▶ _REQUIREMENT_
Down to the final line, print the records below exactly and without pictures.

[Page-level text extractions]
>>

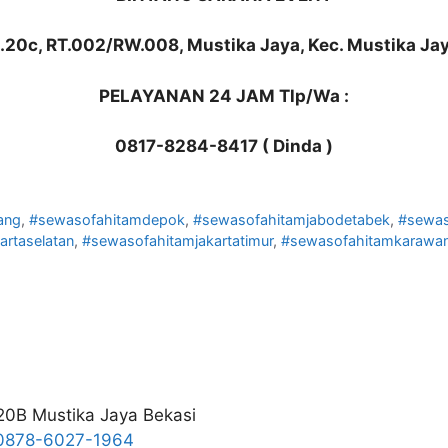
No.20c, RT.002/RW.008, Mustika Jaya, Kec. Mustika Jay
PELAYANAN 24 JAM Tlp/Wa :
0817-8284-8417 ( Dinda )
ang
,
#sewasofahitamdepok
,
#sewasofahitamjabodetabek
,
#sewas
artaselatan
,
#sewasofahitamjakartatimur
,
#sewasofahitamkarawa
20B Mustika Jaya Bekasi
0878-6027-1964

<<

▶ _ANSWER TO THE EXERCISE_
No.20c, RT.002/RW.008, Mustika Jaya, Kec. Mustika Jay
PELAYANAN 24 JAM Tlp/Wa :
0817-8284-8417 ( Dinda )
ang
,
#sewasofahitamdepok
,
#sewasofahitamjabodetabek
,
#sewas
artaselatan
,
#sewasofahitamjakartatimur
,
#sewasofahitamkarawa
20B Mustika Jaya Bekasi
0878-6027-1964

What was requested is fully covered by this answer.